- Exercise details -
Return each line of the data below that contains the string "kako".
═══ Excerpted records ═══
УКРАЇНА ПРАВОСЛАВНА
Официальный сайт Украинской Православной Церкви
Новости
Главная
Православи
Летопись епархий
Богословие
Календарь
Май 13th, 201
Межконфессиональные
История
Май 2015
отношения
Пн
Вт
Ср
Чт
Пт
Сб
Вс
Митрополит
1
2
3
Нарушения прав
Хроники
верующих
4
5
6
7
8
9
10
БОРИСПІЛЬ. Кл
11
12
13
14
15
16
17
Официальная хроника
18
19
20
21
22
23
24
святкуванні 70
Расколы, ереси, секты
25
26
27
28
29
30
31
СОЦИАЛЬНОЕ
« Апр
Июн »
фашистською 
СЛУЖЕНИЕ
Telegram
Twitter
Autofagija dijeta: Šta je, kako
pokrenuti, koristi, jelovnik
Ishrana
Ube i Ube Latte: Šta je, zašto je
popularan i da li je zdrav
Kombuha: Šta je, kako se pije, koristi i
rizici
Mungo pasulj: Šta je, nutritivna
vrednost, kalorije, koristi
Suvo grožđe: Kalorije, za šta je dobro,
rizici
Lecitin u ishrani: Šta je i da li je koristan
═══
- Solution to this exercise -
Autofagija dijeta: Šta je, kako
Kombuha: Šta je, kako se pije, koristi i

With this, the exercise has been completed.